--- Supplied records Enclosed Below ---
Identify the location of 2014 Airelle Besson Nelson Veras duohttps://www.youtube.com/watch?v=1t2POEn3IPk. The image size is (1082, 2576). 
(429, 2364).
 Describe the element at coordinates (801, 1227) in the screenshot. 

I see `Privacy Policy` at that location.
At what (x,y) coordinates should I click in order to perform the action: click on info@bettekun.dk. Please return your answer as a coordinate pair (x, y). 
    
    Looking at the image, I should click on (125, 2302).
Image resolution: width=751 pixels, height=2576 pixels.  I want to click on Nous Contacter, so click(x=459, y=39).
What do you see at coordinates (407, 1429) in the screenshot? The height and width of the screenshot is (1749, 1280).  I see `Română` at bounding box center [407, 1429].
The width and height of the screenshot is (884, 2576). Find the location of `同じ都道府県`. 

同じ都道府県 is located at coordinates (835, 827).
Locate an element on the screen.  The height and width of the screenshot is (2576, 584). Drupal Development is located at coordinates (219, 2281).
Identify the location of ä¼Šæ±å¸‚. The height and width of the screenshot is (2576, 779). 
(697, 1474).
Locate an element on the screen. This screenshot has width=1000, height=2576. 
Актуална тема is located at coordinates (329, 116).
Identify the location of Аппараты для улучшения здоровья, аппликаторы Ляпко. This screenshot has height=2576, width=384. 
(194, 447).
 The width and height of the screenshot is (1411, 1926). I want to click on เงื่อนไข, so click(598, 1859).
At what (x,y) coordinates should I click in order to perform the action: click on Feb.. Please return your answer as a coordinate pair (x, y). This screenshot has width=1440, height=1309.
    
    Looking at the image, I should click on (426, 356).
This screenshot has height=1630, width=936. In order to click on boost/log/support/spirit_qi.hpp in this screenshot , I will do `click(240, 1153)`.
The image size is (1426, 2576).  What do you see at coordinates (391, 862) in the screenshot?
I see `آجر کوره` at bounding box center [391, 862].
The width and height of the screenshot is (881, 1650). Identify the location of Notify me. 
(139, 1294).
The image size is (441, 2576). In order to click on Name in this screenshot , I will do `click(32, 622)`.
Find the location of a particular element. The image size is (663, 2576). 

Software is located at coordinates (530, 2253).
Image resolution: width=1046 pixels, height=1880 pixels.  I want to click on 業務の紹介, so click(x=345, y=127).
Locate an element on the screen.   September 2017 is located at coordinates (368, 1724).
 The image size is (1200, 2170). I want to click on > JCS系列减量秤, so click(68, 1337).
--- End of Enclosed Supplied records ---
**Your goal:**
Pull out all lines from the entries above in which the word "resolution" appears.

**Result for this exercise:**
Image resolution: width=751 pixels, height=2576 pixels.  I want to click on Nous Contacter, so click(x=459, y=39).
Image resolution: width=1046 pixels, height=1880 pixels.  I want to click on 業務の紹介, so click(x=345, y=127).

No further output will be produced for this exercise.